Vicente Fonseca disse…
Concordo com absolutamente tudo. O equilíbrio é tudo mesmo. O fato é que a torcida gremista sempre valorizou mais esse lado aguerrido do time nas conquistas que a qualidade técnica. Não por acaso, Oberdan é mais lembrado que Éder pelo título de 1977, por exemplo.

Acho que há derrotas aceitáveis, Augusto. O 5 a 1 do Palmeiras em 1995 e o 3 a 1 do Santos em 2007 foram as duas melhores derrotas que já vi do Grêmio. hdhsdsd
Chico disse…
"vocês acham que ganharam este título, desta forma,
porque vocês jogam bem, são bons atletas?
não é isso merda nehuma! é porque vocês tem caráter!"

Paulo Odone 26/11/2005
Vicente Fonseca disse…
Naquele caso sim, Chico. Mas agora precisamos de algo mais que aquilo. Caráter e atitude são sempre importantes, que fique bem claro.
Chico disse…
E essa lista de técnicos pro GRÊMIO? Só pode ser palhaçada!

FORA DUDA, FORA MEIRA!
AUTUORI JÁ FOI! SÓ FALTAM VOCÊS!
Vicente Fonseca disse…
Fred me mandou uma mensagem sobre NELSINHO. Por pouco a manchete de ZH da quinta não foi "Gaúcho infarta em plena Avenida Paulista".
Lourenço disse…
Bah, a simpatia que eu tenho pela idéia de termos Dorival ou Silas aqui é pela completa ausência de técnicos gaúchos pedindo passagem. O último grande título que conseguimos com um "estrangeiro" no comando foi em 1983. O Igor teve que ressuscitar Telê e Ênio para defender que é possível.

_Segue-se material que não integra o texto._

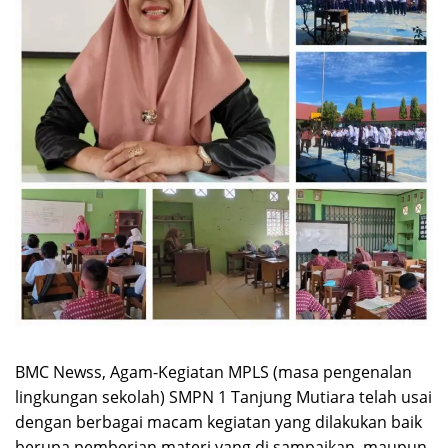
BMC Newss, Agam-Kegiatan MPLS (masa pengenalan
lingkungan sekolah) SMPN 1 Tanjung Mutiara telah usai
dengan berbagai macam kegiatan yang dilakukan baik
berupa pemberian materi yang di sampaikan, maupun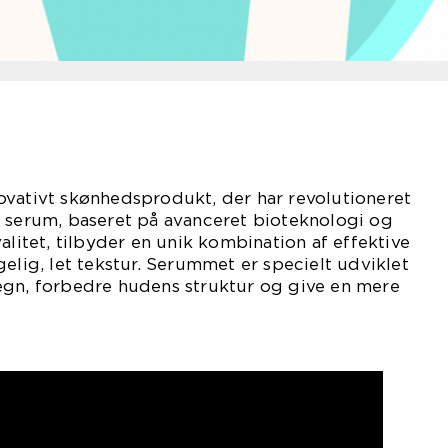
ovativt skønhedsprodukt, der har revolutioneret
e serum, baseret på avanceret bioteknologi og
alitet, tilbyder en unik kombination af effektive
gelig, let tekstur. Serummet er specielt udviklet
egn, forbedre hudens struktur og give en mere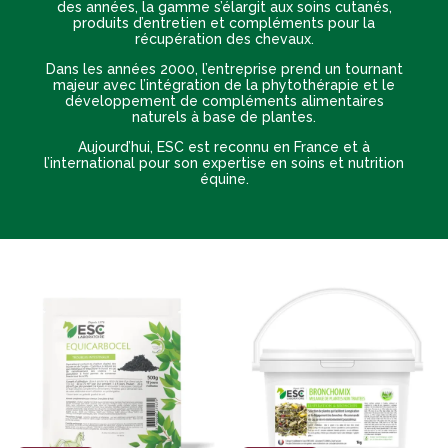
des années, la gamme s’élargit aux soins cutanés,
produits d’entretien et compléments pour la
récupération des chevaux.
Dans les années 2000, l’entreprise prend un tournant
majeur avec l’intégration de la phytothérapie et le
développement de compléments alimentaires
naturels à base de plantes.
Aujourd’hui, ESC est reconnu en France et à
l’international pour son expertise en soins et nutrition
équine.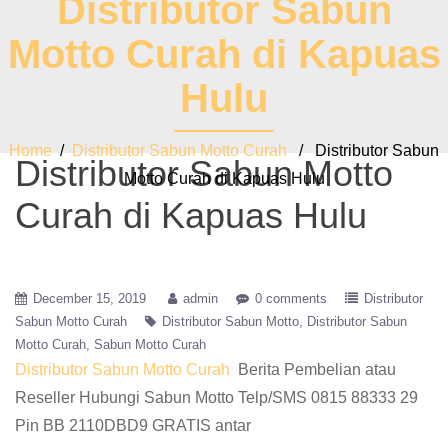
Distributor Sabun
Motto Curah di Kapuas
Hulu
Home
/
Distributor Sabun Motto Curah
/ Distributor Sabun
Distributor Sabun Motto
Motto Curah di Kapuas Hulu
Curah di Kapuas Hulu
December 15, 2019
admin
0 comments
Distributor
Sabun Motto Curah
Distributor Sabun Motto
Distributor Sabun
Motto Curah
Sabun Motto Curah
Distributor Sabun Motto Curah
Berita Pembelian atau
Reseller Hubungi Sabun Motto Telp/SMS 0815 88333 29
Pin BB 2110DBD9 GRATIS antar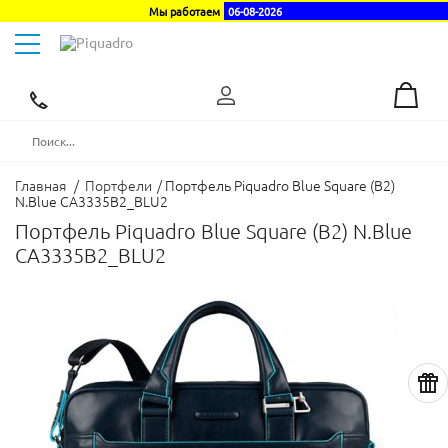
Мы работаем
06-08-2026
Toggle
navigation
Эксклюзивный
дистрибьютор
в
Украине
Главная
/
Портфели
/
Портфель Piquadro Blue Square (B2)
N.Blue CA3335B2_BLU2
Портфель Piquadro Blue Square (B2) N.Blue
CA3335B2_BLU2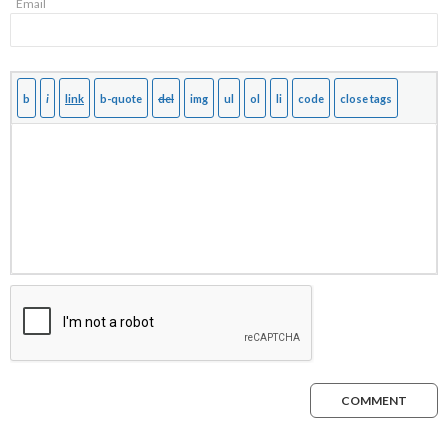
Email
COMMENT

P.S.: quem lembrar do Evaristo em 1997 é brincadeira.
Vicente Fonseca disse…
O Espinosa é gaúcho, Lourenço. E também prefiro técnicos daqui.
natusch disse…
É esse o tom que quis dar ao texto: o de que raça, caráter, dedicação, tudo isso é muito importante - mas não dá para querer que isso substitua o bom futebol, a qualidade técnica e a formatação tática. Nos tornamos quase escravos dessa coisa de ganhar na marra, quando no fundo a Batalha dos Aflitos foi o capítulo final de uma grande aula do que NÃO deve fazer um time de ponta do Brasil.

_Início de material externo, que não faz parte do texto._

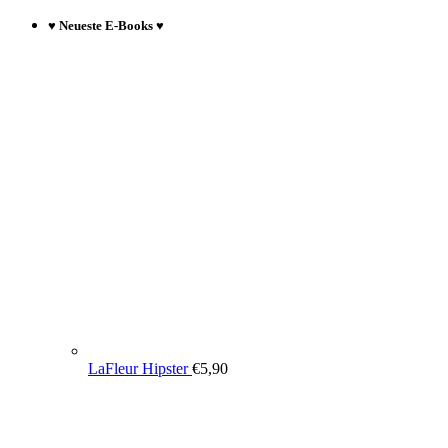
♥ Neueste E-Books ♥
LaFleur Hipster
€
5,90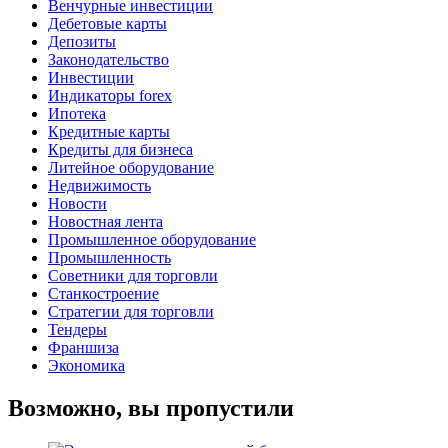
Венчурные инвестиции
Дебетовые карты
Депозиты
Законодательство
Инвестиции
Индикаторы forex
Ипотека
Кредитные карты
Кредиты для бизнеса
Литейное оборудование
Недвижимость
Новости
Новостная лента
Промышленное оборудование
Промышленность
Советники для торговли
Станкостроение
Стратегии для торговли
Тендеры
Франшиза
Экономика
Возможно, вы пропустили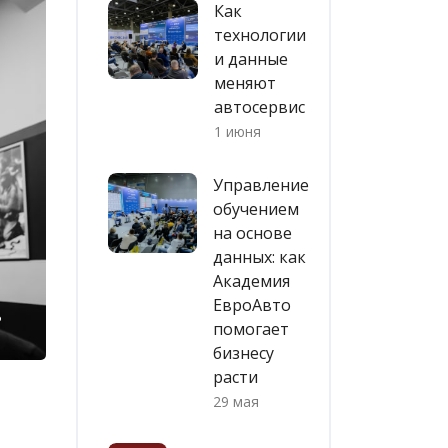
Как
технологии
и данные
меняют
автосервис
1 июня
Управление
обучением
на основе
данных: как
Академия
ЕвроАвто
ь
помогает
бизнесу
расти
29 мая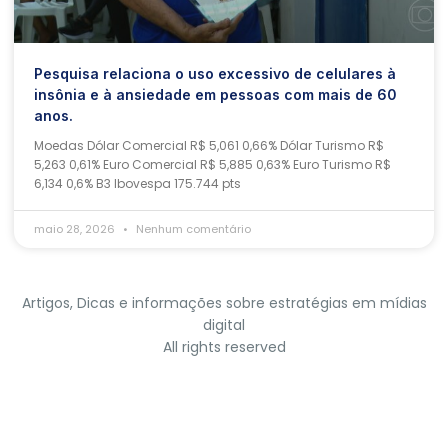
Pesquisa relaciona o uso excessivo de celulares à
insônia e à ansiedade em pessoas com mais de 60
anos.
Moedas Dólar Comercial R$ 5,061 0,66% Dólar Turismo R$
5,263 0,61% Euro Comercial R$ 5,885 0,63% Euro Turismo R$
6,134 0,6% B3 Ibovespa 175.744 pts
maio 28, 2026
Nenhum comentário
Artigos, Dicas e informações sobre estratégias em mídias
digital
All rights reserved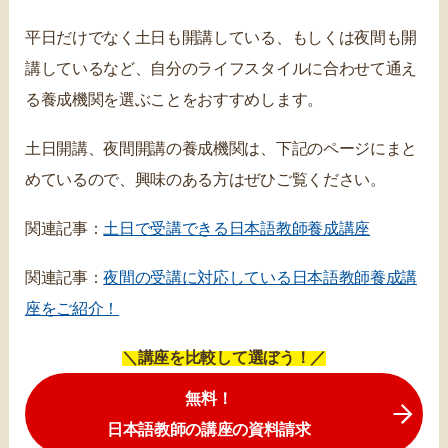
平日だけでなく土日も開講している、もしくは夜間も開
講しているなど、自分のライフスタイルに合わせて通え
る養成機関を選ぶことをおすすめします。
土日開講、夜間開講の養成機関は、下記のページにまと
めているので、興味のある方はぜひご覧ください。
関連記事：
土日で受講できる日本語教師養成講座
関連記事：
夜間の受講に対応している日本語教師養成講
座をご紹介！
＼講座を比較して選ぼう！／
無料！
日本語教師の講座の資料請求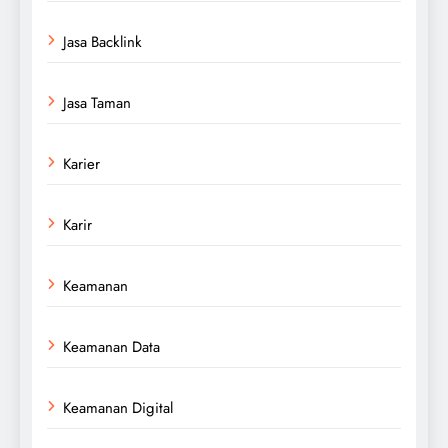
Jasa Backlink
Jasa Taman
Karier
Karir
Keamanan
Keamanan Data
Keamanan Digital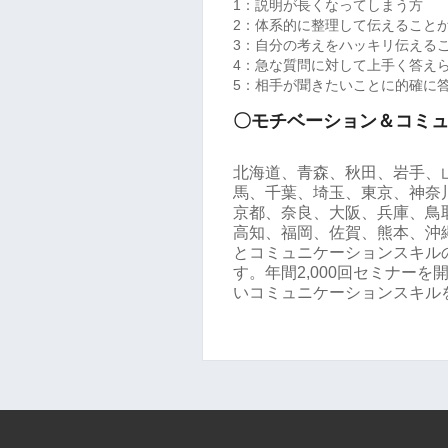
1：説明が長くなってしまう方
2：体系的に整理して伝えること
3：自分の考えをハッキリ伝える
4：急な質問に対して上手く答え
5：相手が聞きたいことに的確に
〇モチベーション＆コミ
北海道、青森、秋田、岩手、
馬、千葉、埼玉、東京、神奈
京都、奈良、大阪、兵庫、鳥
高知、福岡、佐賀、熊本、沖
とコミュニケーションスキル
す。年間2,000回セミナー
いコミュニケーションスキル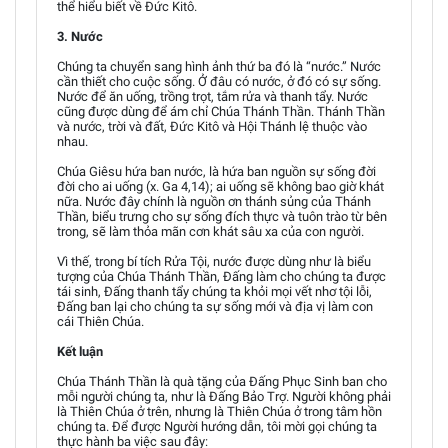
thể hiểu biết về Đức Kitô.
3. Nước
Chúng ta chuyển sang hình ảnh thứ ba đó là “nước.” Nước
cần thiết cho cuộc sống. Ở đâu có nước, ở đó có sự sống.
Nước để ăn uống, trồng trọt, tắm rửa và thanh tẩy. Nước
cũng được dùng để ám chỉ Chúa Thánh Thần. Thánh Thần
và nước, trời và đất, Đức Kitô và Hội Thánh lệ thuộc vào
nhau.
Chúa Giêsu hứa ban nước, là hứa ban nguồn sự sống đời
đời cho ai uống (x. Ga 4,14); ai uống sẽ không bao giờ khát
nữa. Nước đây chính là nguồn ơn thánh sủng của Thánh
Thần, biểu trưng cho sự sống đích thực và tuôn trào từ bên
trong, sẽ làm thỏa mãn cơn khát sâu xa của con người.
Vì thế, trong bí tích Rửa Tội, nước được dùng như là biểu
tượng của Chúa Thánh Thần, Đấng làm cho chúng ta được
tái sinh, Đấng thanh tẩy chúng ta khỏi mọi vết nhơ tội lỗi,
Đấng ban lại cho chúng ta sự sống mới và địa vị làm con
cái Thiên Chúa.
Kết luận
Chúa Thánh Thần là quà tặng của Đấng Phục Sinh ban cho
mỗi người chúng ta, như là Đấng Bảo Trợ. Người không phải
là Thiên Chúa ở trên, nhưng là Thiên Chúa ở trong tâm hồn
chúng ta. Để được Người hướng dẫn, tôi mời gọi chúng ta
thực hành ba việc sau đây:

E citar Telê e Enio foi mais no sentido de lembrar treinadores mais "acadêmicos" que se deram bem por aqui. Podia ter citado também o Tite, mas aí eu ia apanhar, hehehe. E o Evaristo, confesso, nem me ocorreu =P

No mais, dada a PENÚRIA de bons nomes (quase enfarto junto com o Vicente na hora da msg falando de Nelsinho), Silas acaba sendo uma opção engolível. Mas ainda prefiro o Dorival, desde que não queira ficar milionário às nossas custas. Se bem que no fundo o que eu queria MESMO é que o Autuori ficasse, prontofalei.
Vicente Fonseca disse…
Como falei agora com o Faraon, direção boa é a que enrola na hora de falar mas age firme. Essa se enrola na hora de agir e fala firme.
natusch disse…
E X A T O

Pelaipe, que nem era tuuuuudo isso, dava uma SURRA de FIVELA DE CINTO em Meira. E tenho dito!
Lourenço Fonseca disse…
Cara, tira o Duda e o Meira, bota o Paixão de preparador e até o Bagé pode ser o técnico.